I find it is not so much the type of wood but how old and dry that changes the tannin. Smaller branch types dry quicker but even really thick will dry given time. But time is where many lose out on the search. Time in nature is measured in years more often than weeks or days. I don't do tannin so I spend the effort on getting really, truly, dry wood. The downside is that dry wood will float but I can deal with that better than colored water.
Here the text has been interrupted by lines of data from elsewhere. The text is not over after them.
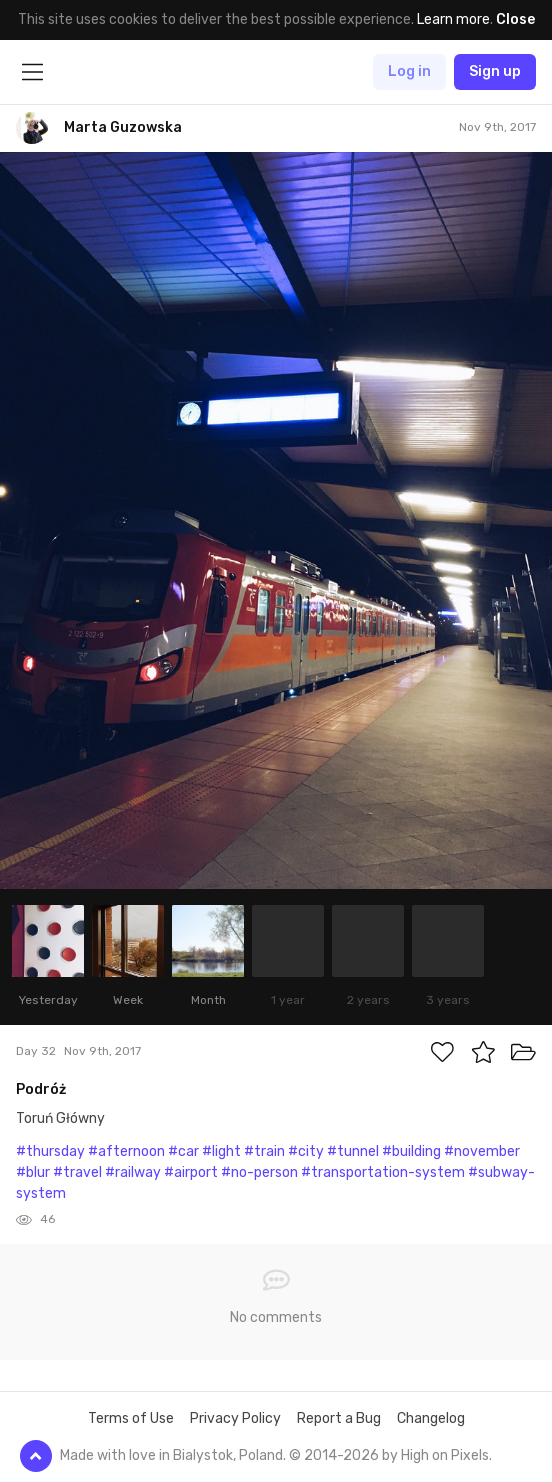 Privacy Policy (235, 1418)
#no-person (259, 1172)
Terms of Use (131, 1418)
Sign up (495, 71)
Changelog (431, 1418)
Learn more (453, 19)
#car (183, 1151)
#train (264, 1151)
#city (306, 1151)
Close (515, 19)
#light (221, 1151)
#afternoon (126, 1151)
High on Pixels (445, 1455)
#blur (33, 1172)
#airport (191, 1172)
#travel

When you cut the end off a truly dry piece, the color will be very close to uniform from outer layer down to the center.


----------



## Raymond S. (Dec 29, 2012)

Sean W. said:


> Whats up guys,
> 
> Im going to be starting a new 110 gallon high tech tank here shortly, ive been scavenging all over the internet looking for inspiration and ideas. Ive found a lot of really awesome scapes that i really liked but a lot of the time they have wood in them somewhere, sometimes i see just regular driftwood used and other times i see really lengthy and scraggly wood used that looks more like thin branches or roots than driftwood.
> Ive used driftwood in a few of my tanks, and each time ive used it they always turn my water brown, even after i boiled them for a couple hours and soaked them for a few weeks. It seems like no matter what i do with typical driftwood it leaks tannins into my water for at least a year. I really dont like tannins, i like my water crystal clear, so in my last few tanks ive skipped wood altogether and just went with rocks for the hard scape.
> ...


Do they have creeks/streams where you live ? In arias where such exist, you can walk the beds and find places where the roots of the trees
are exposed. Often very twisted and nice looking. These seldom leach tannins as they have been "flushed" already. Get hardwood.
Never pine. Don't have any real info on the pine, but turpentine comes from it.
Most typical "aquarium driftwood" like Malaysian is broken pieces of trees exposing the sap. Tree roots are at least mostly closed in
by the bark. BTW I have bought about 7 pieces off various places mostly Malaysian and only two pieces were half way decent looking
the others being just chunks broke off of a tree. Actually one of the decent ones is that way but it just happened to look fairly
good. Gave 4 pieces to my LFS...probable $50-$60 worth. Just saying if you do buy/see it first or forget it unless your making
just a pile of it in one place intended to look like a log jam etc.


----------



## Vermino (Jun 14, 2012)

Manzanita would be your best bet on keeping the tannins at a minimum. I don't know what kind of driftwood you were using but I believe Mopani is the worst i've had with tannins. Though it only took a few boilings and soaks to get it to stop.

Remember the manzanita will break down alot quicker compared to Mopani because of the density of the woods.


----------